Einer Frau ihrem Umfeld zu entziehen, wie in den anfänglichen Beispielen, gehört zur sozialen Gewalt. Sukzessive wird die Frau von ihren Angehörigen und Freunden getrennt. "Ein eindeutiger Indikator ist, wenn das Umfeld schlecht gemacht wird", so Zavaree. Es fielen dann Sätze wie 'Triff doch deine Schwester nicht, du hast dich doch sowieso immer über sie beschwert!'. Dann werde oft der Druck erhöht, Kontrollanrufe folgten, das Handy werde überwacht.
Auch wirtschaftliche Gewalt spielt oft eine Rolle, ebenfalls kann diese subtil beginnen: Der Partner mimt den Gönner und Versorger, empfiehlt der Frau, zu Hause zu bleiben, teilt ihr Haushaltsgeld zu. "Dann wird das Thema Arbeiten immer abstrakter, auch, weil der Typ gesagt hat: 'Das schaffst du nicht, ich biete dir ein gutes Leben!', und die Frau traut sich das Arbeiten nicht mehr zu."

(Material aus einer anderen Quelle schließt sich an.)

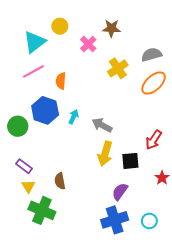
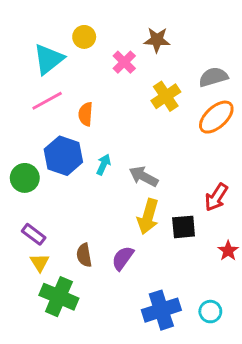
purple semicircle: (120, 192) -> (123, 258), moved

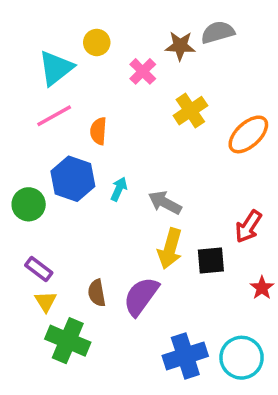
gray semicircle: (213, 77) -> (218, 32), moved
purple semicircle: (123, 258) -> (141, 296), size x1.4
cyan circle: (210, 312) -> (242, 358), size x1.6

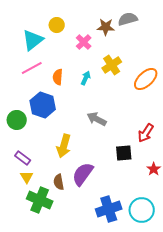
cyan arrow: (119, 189) -> (86, 78), moved
yellow arrow: (170, 249) -> (64, 146), moved
brown semicircle: (97, 293) -> (59, 182), moved

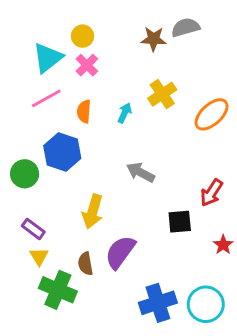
pink cross: (84, 42) -> (87, 65), moved

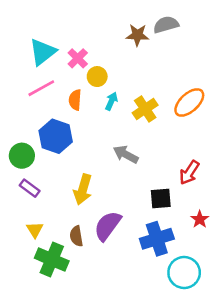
yellow circle: (83, 36) -> (97, 77), moved
yellow cross: (162, 94) -> (145, 109), moved
purple rectangle: (33, 229) -> (30, 188), moved
blue cross: (158, 303) -> (157, 239), moved

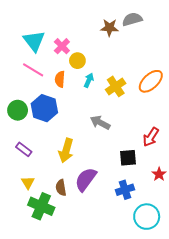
cyan triangle: (43, 52) -> (34, 41), turned -30
pink line: (41, 88) -> (33, 70), turned 60
green circle: (22, 156) -> (18, 110), moved
blue cross: (157, 239) -> (125, 190), size x0.7

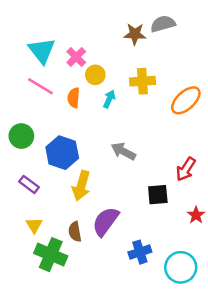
yellow cross: (116, 86) -> (142, 81), moved, turned 30
blue hexagon: (44, 108) -> (62, 153), moved
blue cross: (125, 190) -> (140, 252), moved

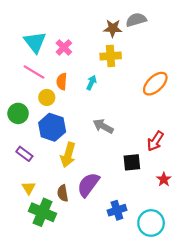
yellow circle: (95, 75) -> (47, 97), moved
yellow cross: (142, 81) -> (111, 56), moved

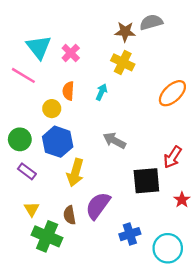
yellow cross: (111, 56) -> (123, 62), turned 30
pink line: (34, 72) -> (23, 75), moved
green circle: (18, 113) -> (20, 139), moved
black square: (132, 162) -> (146, 181), size x1.4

Weil sich das Ungleichgewicht oftmals langsam aufbaut und subtil ist, zweifeln viele Frauen anfangs daran, Betroffene von Gewalt zu sein. Diese Entwicklung beschreibt auch Ev von Schönhueb. Sie ist Sozialarbeiterin bei der Berliner Fachberatungs- und Interventionsstelle Frauenraum. Wie Sama Zavaree steht sie von Gewalt betroffenen Frauen beratend zur Seite. "Trotz der Gewalt ist da immer noch derselbe Mensch, da ist immer noch Liebe trotz der Tat und für die Frauen ist es sehr schwer, sich daraus zu lösen", sagt von Schönhueb.

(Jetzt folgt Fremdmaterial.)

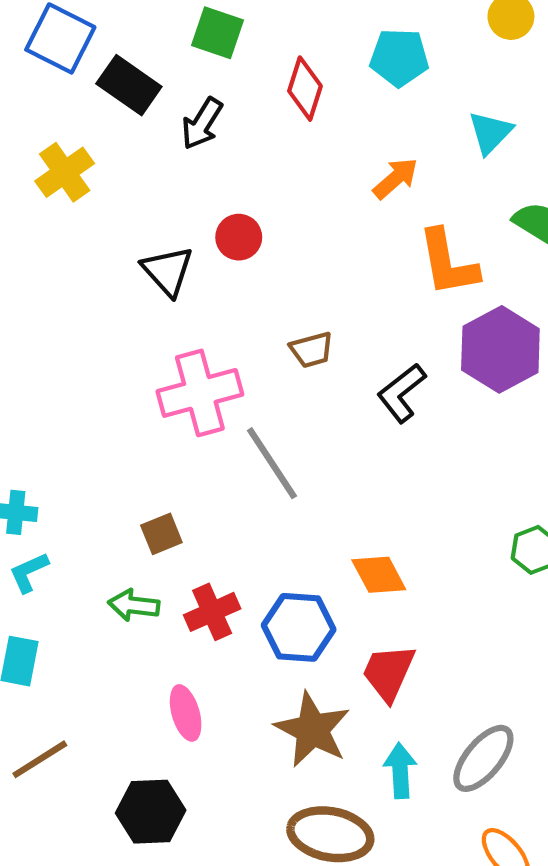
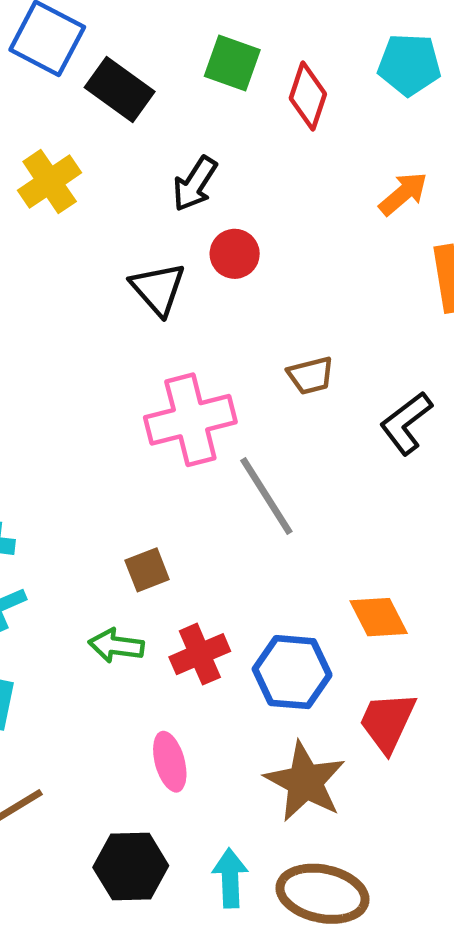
green square: (218, 33) -> (232, 63), moved
black arrow: (202, 123) -> (195, 184), moved
cyan arrow: (400, 771) -> (230, 878), moved

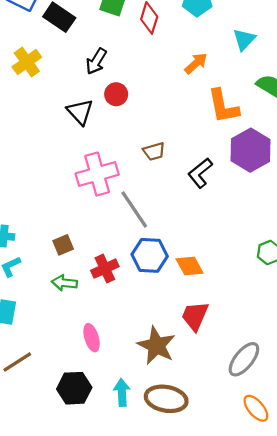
brown square: (147, 570) -> (63, 245), moved
red cross: (200, 654) -> (105, 269), moved
blue hexagon: (292, 672) -> (150, 255), moved

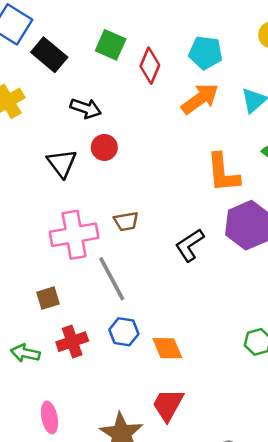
black arrow: (96, 61) -> (86, 108), turned -108
orange arrow: (196, 63) -> (200, 99), moved, size x1.4
brown trapezoid: (154, 151) -> (126, 221), moved
brown square: (63, 245) -> (48, 298), moved
blue hexagon: (150, 255) -> (124, 332), size x0.7

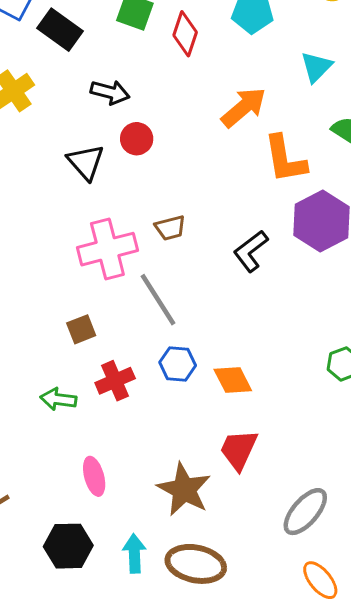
orange arrow: (200, 99) -> (244, 107), moved

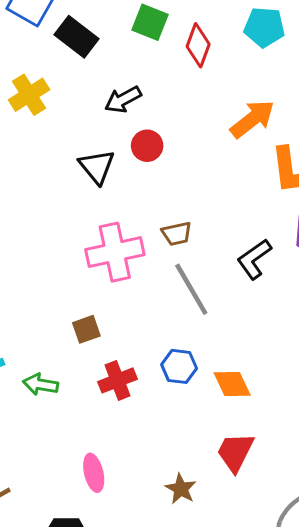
black arrow: (110, 92) -> (123, 100), turned 135
gray line: (158, 300) -> (191, 289), moved
green arrow: (58, 399) -> (41, 384), moved
brown star: (184, 489) -> (181, 489), size x0.6

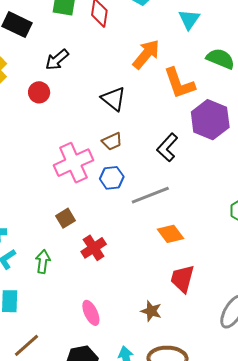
red circle: (147, 146) -> (39, 92), moved
black triangle: (97, 167) -> (114, 99), moved
gray line: (191, 289) -> (150, 195), moved, turned -69
blue hexagon: (179, 366) -> (112, 178), moved
green arrow: (41, 384) -> (43, 262), turned 100

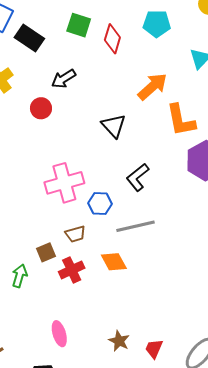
brown trapezoid: (112, 141) -> (75, 234), moved
black L-shape: (167, 147) -> (138, 177), moved
brown square: (65, 218) -> (46, 252), moved
orange diamond: (171, 234) -> (114, 262), moved
red trapezoid: (182, 279) -> (154, 349), moved, size x0.7

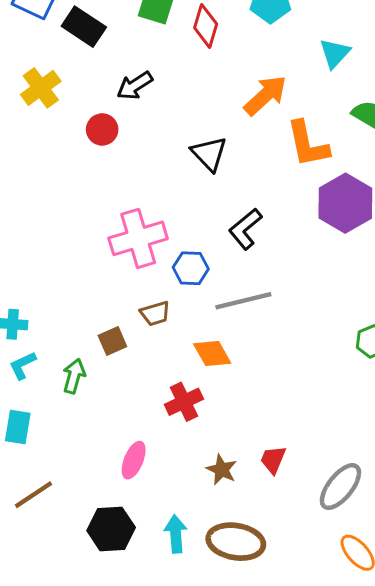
red cross: (72, 270) -> (184, 402), moved
pink ellipse: (59, 334) -> (134, 460), turned 40
red trapezoid: (154, 349) -> (273, 460), moved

Der erste Schritt heraus aus der Gewalt ist es deshalb, diese als solche erkennen zu lernen. "Wichtig ist, dem eigenen Gefühl zu trauen und sich nicht zu fragen, ob das normal ist oder nicht. Wenn ich mich das frage, dann ist schon etwas im Argen", sagt Zavaree. Sogenannte Red Flags, also Warnzeichen in einer Beziehung seien zum Beispiel wiederholte Aufforderungen, etwas zu tun, was die Frau nicht möchte. "Wenn sie aufgefordert wird, bestimmte Kleidung zu tragen, Alkohol zu trinken oder Drogen zu konsumieren, beim Sex gefilmt zu werden - wenn die Frau das nicht will, dann ist es Nötigung."

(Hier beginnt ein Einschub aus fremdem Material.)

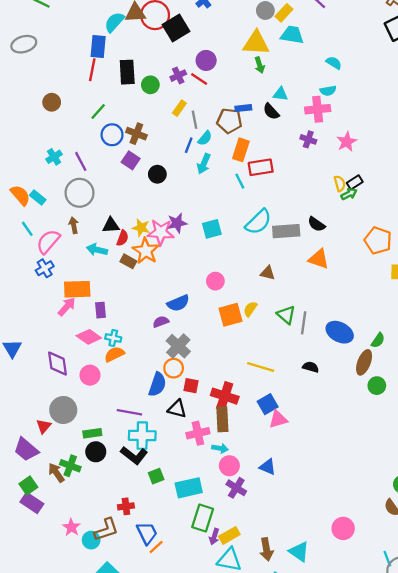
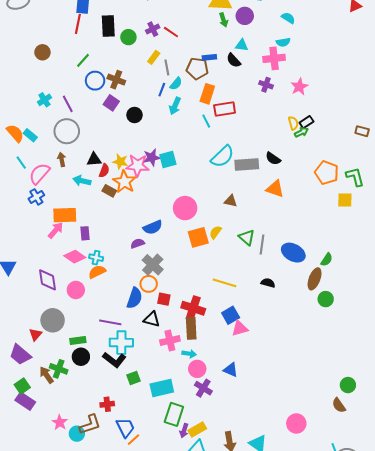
purple circle: (206, 60) -> (245, 16), moved
cyan square: (212, 229) -> (168, 160), moved
pink circle: (215, 281) -> (185, 208), size x1.5

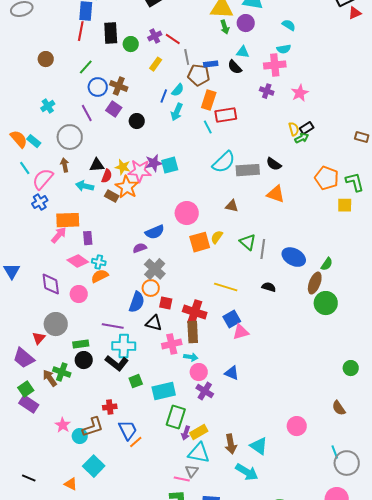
gray line: (167, 67) -> (187, 57), moved
purple line: (68, 104) -> (87, 113), moved
green circle: (326, 299) -> (326, 303), size x1.5
green circle: (348, 385) -> (351, 368), moved

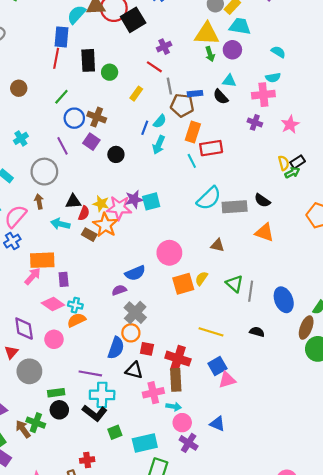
purple cross: (155, 36) -> (164, 47), moved
blue ellipse: (294, 257) -> (284, 300), turned 40
red triangle: (39, 338) -> (11, 352), moved

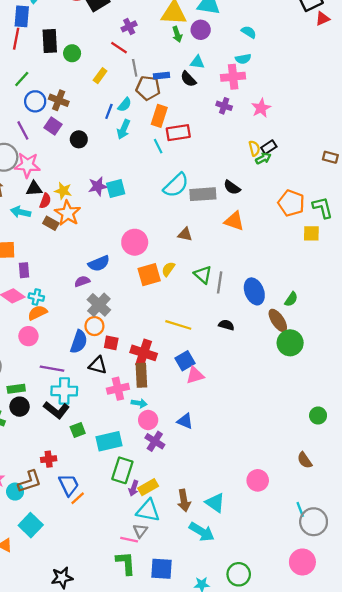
pink star: (119, 208) -> (27, 165), moved
brown ellipse: (306, 328) -> (278, 320), turned -55
pink circle: (54, 339) -> (28, 336), moved

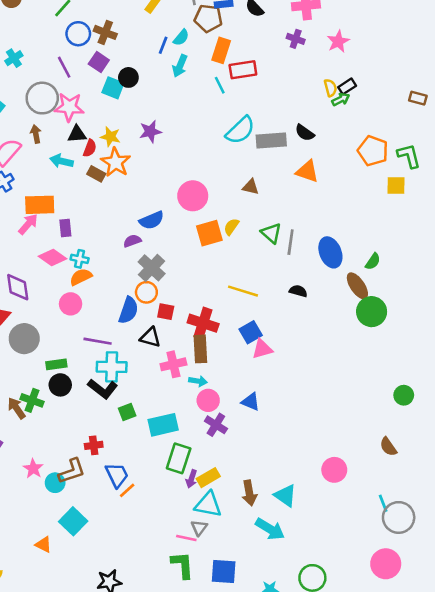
cyan square: (116, 189) -> (113, 88), moved, turned 36

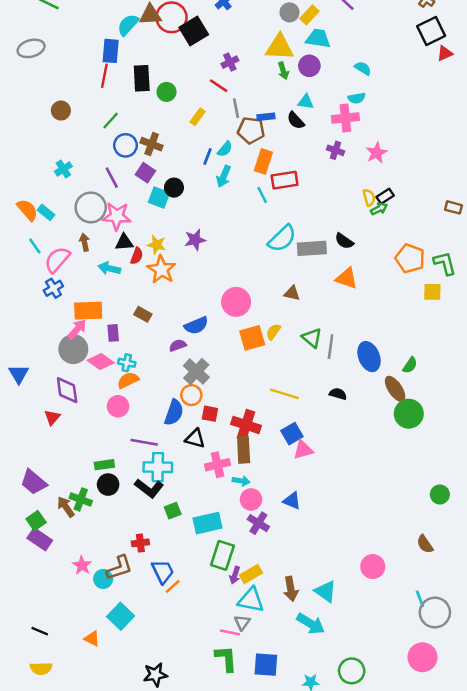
brown rectangle: (96, 174) -> (143, 314), moved
gray circle: (24, 339) -> (73, 349), moved

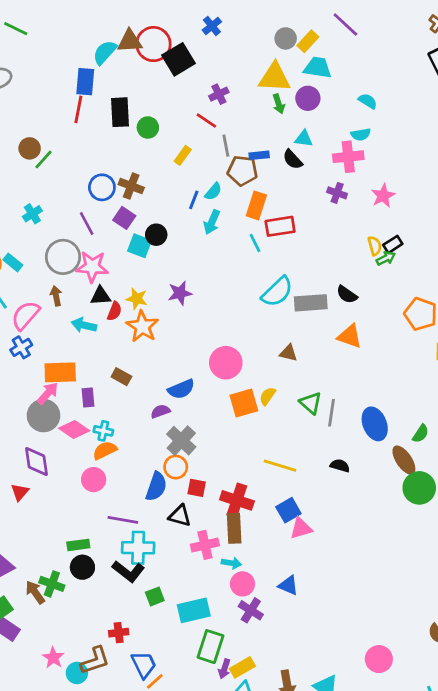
green line: (111, 120) -> (44, 160), moved

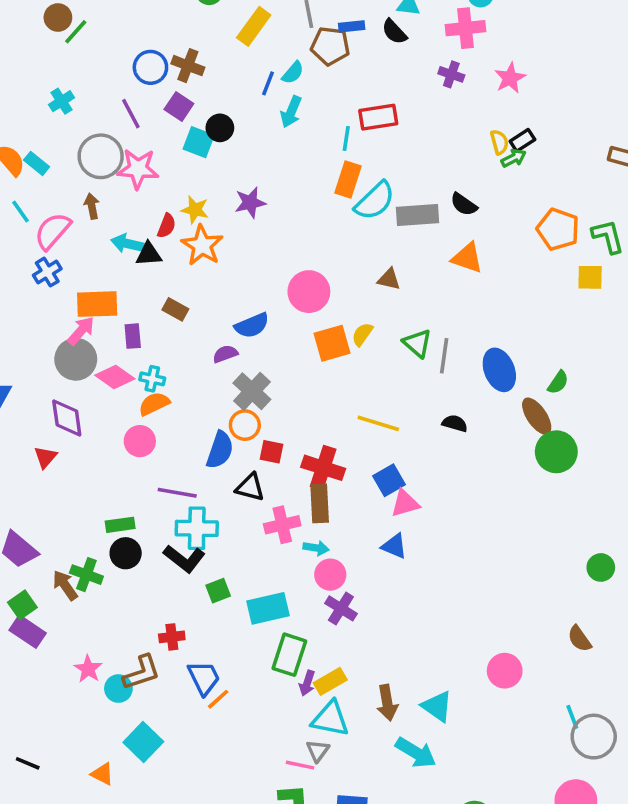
yellow rectangle: (183, 155) -> (254, 26), size x1.5
orange rectangle: (256, 205) -> (348, 179), moved
cyan line: (255, 243) -> (346, 139), turned 36
black triangle: (101, 296) -> (149, 254), moved
blue triangle: (288, 585) -> (394, 546), moved

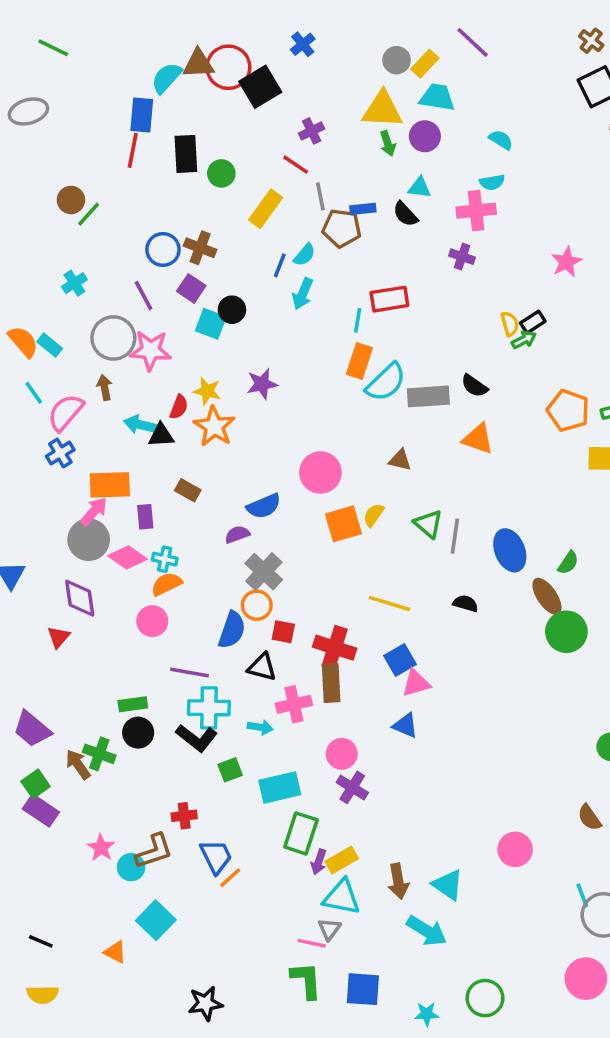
pink star: (510, 78) -> (566, 262), moved
cyan arrow: (316, 548) -> (260, 727), moved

In einer nächsten Eskalationsstufe wiederholen sich diese Muster. Erst wird die Frau schlecht gemacht, dann folgt die Entschuldigung. Erst gibt es einen schlimmen Streit, der völlig unverhältnismäßig wirkt, dann folgen rote Rosen. Erniedrigung, Entschuldigung, Erniedrigung, Entschuldigung.
Von außen betrachtet mag es leicht sein, über dieses toxische Verhalten zu urteilen. Doch die Expertinnen warnen davor, Frauen dafür zu verurteilen, die die Mechanismen nicht erkennen oder ihnen nicht so leicht entfliehen können. "Gewalt gegen Frauen richtet sich gegen alle Frauen, jeden Alters und ist gesellschaftlich in allen Schichten vertreten", sagt von Schönhueb. Und Zavaree ergänzt: "Zum Beispiel in einer gutbürgerlichen Beziehung nach zehn Jahren zu sagen, ich habe die ganze Zeit Gewalt erlebt, ist extrem schambehaftet."
Dabei sei es enorm wichtig, dass Betroffene sich anderen Menschen anvertrauen. Da seien Verurteilungen kontraproduktiv, kritisiert von Schönhueb: "Zum Teil üben dann die Angehörigen der Frauen Druck aus, dass die Frau die Familie nicht zerstören soll. Dabei ist es doch eigentlich andersrum bei häuslicher Gewalt: Der Mann zerstört die Familie." Auch Zavaree beobachtet diese Dynamiken: "Viele aus dem Umfeld fragen die Frauen dann: 'Warum bist du nicht früher gegangen?' Dabei sollten wir als Freundinnen, Schwestern, als Gesamtgesellschaft diese Frage gar nicht so stellen."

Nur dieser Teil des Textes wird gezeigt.